* **Source data**:
- - - - - - -

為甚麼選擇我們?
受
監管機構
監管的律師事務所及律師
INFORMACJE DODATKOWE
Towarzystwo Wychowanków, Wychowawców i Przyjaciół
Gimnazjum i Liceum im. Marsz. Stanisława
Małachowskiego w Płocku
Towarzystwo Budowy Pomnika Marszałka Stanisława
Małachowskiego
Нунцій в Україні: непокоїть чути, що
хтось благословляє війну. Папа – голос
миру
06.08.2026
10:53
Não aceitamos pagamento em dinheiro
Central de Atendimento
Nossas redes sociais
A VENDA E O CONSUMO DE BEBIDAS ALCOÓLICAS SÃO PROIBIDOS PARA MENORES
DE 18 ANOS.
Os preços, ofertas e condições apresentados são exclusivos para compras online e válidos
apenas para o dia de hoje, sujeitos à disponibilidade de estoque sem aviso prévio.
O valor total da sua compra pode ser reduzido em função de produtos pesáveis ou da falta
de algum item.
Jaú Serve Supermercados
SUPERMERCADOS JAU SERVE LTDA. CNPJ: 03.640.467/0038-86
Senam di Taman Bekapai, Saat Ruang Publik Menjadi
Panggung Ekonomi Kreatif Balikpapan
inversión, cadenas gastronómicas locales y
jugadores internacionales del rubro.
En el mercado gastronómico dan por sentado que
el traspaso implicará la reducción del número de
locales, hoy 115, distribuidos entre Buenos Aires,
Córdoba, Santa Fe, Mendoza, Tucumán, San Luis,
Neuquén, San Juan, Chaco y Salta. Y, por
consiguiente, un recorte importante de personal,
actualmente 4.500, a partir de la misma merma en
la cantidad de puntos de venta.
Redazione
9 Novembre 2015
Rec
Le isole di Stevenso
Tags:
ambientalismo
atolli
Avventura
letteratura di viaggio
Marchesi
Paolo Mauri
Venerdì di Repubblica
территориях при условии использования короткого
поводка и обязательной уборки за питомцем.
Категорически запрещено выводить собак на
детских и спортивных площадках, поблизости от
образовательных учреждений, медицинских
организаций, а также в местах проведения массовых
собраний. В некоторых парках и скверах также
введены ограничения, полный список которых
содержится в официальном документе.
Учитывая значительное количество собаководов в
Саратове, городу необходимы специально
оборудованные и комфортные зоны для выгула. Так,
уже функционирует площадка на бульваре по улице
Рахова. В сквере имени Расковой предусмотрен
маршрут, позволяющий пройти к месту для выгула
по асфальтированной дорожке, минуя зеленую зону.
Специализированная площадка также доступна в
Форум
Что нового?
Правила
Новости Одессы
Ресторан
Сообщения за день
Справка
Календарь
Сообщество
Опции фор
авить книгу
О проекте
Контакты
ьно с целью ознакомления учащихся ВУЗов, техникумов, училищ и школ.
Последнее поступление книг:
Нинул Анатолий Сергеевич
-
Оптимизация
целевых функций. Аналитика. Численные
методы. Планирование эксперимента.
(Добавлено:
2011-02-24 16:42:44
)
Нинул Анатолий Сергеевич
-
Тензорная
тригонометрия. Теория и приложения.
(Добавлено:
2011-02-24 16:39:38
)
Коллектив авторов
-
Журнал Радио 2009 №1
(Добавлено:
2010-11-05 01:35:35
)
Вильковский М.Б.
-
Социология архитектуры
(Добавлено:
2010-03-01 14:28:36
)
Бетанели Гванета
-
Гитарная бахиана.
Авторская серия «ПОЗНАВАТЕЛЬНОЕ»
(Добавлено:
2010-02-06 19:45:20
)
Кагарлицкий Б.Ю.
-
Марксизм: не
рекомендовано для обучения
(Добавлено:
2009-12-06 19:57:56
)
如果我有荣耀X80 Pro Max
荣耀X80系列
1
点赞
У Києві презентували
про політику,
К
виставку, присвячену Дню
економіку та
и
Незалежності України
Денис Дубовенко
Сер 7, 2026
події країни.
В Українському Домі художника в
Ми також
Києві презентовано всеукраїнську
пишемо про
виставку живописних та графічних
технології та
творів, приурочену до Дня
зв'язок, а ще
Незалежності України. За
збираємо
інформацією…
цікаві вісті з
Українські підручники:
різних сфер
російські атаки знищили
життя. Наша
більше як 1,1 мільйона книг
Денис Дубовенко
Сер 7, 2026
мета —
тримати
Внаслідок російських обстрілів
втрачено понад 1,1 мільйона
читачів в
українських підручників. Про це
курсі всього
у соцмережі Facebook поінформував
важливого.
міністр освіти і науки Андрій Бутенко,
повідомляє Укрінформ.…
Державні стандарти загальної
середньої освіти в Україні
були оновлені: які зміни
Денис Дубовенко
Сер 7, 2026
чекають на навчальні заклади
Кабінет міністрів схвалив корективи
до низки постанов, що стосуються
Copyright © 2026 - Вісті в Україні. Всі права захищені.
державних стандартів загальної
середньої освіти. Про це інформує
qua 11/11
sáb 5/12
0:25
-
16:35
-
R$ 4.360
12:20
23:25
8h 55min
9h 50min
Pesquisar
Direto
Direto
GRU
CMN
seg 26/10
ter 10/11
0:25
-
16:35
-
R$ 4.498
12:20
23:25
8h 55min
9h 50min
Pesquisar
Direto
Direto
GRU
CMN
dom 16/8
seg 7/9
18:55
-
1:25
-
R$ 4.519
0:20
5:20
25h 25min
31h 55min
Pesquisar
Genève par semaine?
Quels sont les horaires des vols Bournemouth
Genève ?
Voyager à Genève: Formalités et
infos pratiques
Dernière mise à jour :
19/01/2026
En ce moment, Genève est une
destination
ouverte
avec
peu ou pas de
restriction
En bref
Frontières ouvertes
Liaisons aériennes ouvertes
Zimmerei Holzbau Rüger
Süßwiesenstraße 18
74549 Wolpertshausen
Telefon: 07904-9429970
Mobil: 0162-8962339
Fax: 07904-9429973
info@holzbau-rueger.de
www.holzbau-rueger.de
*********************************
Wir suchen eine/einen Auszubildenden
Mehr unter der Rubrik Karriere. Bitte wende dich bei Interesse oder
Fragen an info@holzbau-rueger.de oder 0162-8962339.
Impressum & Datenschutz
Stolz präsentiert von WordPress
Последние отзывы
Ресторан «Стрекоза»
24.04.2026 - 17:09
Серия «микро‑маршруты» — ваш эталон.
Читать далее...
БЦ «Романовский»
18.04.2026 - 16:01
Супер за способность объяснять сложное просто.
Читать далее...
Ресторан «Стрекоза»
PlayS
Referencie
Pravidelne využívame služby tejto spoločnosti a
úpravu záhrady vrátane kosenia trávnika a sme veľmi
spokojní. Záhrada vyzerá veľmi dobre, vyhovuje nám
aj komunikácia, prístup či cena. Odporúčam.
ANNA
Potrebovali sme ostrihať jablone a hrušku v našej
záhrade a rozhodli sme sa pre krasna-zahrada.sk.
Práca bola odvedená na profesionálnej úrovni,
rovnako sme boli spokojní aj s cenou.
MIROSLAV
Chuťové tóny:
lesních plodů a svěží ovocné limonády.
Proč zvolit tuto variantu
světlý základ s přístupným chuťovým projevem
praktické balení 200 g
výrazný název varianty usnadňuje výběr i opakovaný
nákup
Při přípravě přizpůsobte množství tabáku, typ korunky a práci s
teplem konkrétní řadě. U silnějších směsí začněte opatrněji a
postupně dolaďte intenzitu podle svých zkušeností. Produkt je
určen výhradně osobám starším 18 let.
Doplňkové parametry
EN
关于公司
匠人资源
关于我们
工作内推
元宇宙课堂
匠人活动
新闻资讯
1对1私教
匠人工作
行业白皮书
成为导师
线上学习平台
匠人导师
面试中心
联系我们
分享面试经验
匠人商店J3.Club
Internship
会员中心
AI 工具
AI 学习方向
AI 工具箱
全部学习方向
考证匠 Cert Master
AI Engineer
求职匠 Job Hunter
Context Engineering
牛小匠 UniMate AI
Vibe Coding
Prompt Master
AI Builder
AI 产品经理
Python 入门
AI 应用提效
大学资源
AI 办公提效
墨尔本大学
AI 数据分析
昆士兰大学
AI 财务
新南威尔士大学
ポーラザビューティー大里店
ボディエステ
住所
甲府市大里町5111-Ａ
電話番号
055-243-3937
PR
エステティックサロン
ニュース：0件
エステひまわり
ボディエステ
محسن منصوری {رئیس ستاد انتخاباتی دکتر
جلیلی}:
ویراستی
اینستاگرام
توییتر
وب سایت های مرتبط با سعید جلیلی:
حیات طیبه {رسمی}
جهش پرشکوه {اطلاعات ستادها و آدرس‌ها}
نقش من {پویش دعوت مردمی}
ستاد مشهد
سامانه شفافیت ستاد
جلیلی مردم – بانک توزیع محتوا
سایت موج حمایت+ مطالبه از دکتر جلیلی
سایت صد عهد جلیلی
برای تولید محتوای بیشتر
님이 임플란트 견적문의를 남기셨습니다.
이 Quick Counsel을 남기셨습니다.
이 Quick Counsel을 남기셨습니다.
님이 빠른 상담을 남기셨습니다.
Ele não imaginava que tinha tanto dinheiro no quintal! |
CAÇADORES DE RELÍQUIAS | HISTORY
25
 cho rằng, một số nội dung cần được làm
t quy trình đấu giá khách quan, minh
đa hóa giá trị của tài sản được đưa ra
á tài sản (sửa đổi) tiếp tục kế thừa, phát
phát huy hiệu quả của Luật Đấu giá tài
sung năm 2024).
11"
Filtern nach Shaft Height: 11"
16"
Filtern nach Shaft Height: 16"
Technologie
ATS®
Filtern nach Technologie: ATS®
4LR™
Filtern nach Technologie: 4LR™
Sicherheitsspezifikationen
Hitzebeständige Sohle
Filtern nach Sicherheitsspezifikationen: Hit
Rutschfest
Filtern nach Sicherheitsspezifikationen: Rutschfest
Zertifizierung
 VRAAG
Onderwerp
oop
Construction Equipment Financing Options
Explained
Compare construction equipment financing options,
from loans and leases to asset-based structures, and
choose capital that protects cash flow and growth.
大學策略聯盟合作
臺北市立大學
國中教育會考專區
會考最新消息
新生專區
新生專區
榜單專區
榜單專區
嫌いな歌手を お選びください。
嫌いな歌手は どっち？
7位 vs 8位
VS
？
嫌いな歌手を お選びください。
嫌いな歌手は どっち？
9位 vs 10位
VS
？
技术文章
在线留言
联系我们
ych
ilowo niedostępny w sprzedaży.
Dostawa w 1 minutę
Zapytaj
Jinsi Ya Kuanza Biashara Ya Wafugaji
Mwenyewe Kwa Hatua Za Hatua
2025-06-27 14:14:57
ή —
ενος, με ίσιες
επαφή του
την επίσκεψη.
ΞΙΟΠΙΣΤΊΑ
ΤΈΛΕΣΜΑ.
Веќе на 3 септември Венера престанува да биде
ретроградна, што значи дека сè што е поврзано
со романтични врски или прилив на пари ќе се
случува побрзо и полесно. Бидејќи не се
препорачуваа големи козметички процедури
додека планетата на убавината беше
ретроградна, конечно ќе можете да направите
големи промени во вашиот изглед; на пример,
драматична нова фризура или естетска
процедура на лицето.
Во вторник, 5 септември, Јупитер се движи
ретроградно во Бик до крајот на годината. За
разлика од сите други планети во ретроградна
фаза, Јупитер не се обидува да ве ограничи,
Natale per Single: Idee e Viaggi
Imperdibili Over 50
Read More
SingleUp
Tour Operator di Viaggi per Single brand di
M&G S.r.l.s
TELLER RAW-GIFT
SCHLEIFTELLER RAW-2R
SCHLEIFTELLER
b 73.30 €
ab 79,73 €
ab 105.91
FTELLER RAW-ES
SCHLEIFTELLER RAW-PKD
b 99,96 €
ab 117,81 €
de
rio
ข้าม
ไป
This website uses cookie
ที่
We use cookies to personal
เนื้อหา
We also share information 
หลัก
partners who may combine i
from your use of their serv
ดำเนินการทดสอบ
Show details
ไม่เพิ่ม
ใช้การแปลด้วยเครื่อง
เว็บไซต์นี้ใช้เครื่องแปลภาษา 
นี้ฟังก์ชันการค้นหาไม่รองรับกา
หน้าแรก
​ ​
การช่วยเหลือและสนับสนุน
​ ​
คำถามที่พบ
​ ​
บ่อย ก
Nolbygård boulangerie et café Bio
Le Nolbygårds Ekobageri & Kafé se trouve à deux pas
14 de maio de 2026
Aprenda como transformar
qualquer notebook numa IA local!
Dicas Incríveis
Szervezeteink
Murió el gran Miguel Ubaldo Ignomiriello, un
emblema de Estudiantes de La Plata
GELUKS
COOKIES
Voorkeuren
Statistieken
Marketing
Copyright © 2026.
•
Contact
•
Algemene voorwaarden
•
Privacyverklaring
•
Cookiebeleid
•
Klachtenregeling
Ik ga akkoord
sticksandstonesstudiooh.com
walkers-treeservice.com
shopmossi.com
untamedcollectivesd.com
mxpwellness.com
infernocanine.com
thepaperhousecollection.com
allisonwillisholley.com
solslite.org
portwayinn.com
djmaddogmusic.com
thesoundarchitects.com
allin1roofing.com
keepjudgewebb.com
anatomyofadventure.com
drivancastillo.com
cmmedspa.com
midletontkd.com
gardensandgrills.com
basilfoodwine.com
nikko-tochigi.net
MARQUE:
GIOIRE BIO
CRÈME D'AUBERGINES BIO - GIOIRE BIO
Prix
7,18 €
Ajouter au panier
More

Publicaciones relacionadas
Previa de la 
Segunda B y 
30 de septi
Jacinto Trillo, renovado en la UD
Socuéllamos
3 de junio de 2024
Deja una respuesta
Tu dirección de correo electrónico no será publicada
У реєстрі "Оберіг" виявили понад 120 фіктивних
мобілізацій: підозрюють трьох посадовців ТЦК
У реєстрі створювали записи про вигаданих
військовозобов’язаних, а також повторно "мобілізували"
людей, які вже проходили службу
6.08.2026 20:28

- - - - - - -

* **Task to carry out**:
Check each line of the records for the string "from" and state how many lines contain it. Give only the number.

* **Exercise response**:
2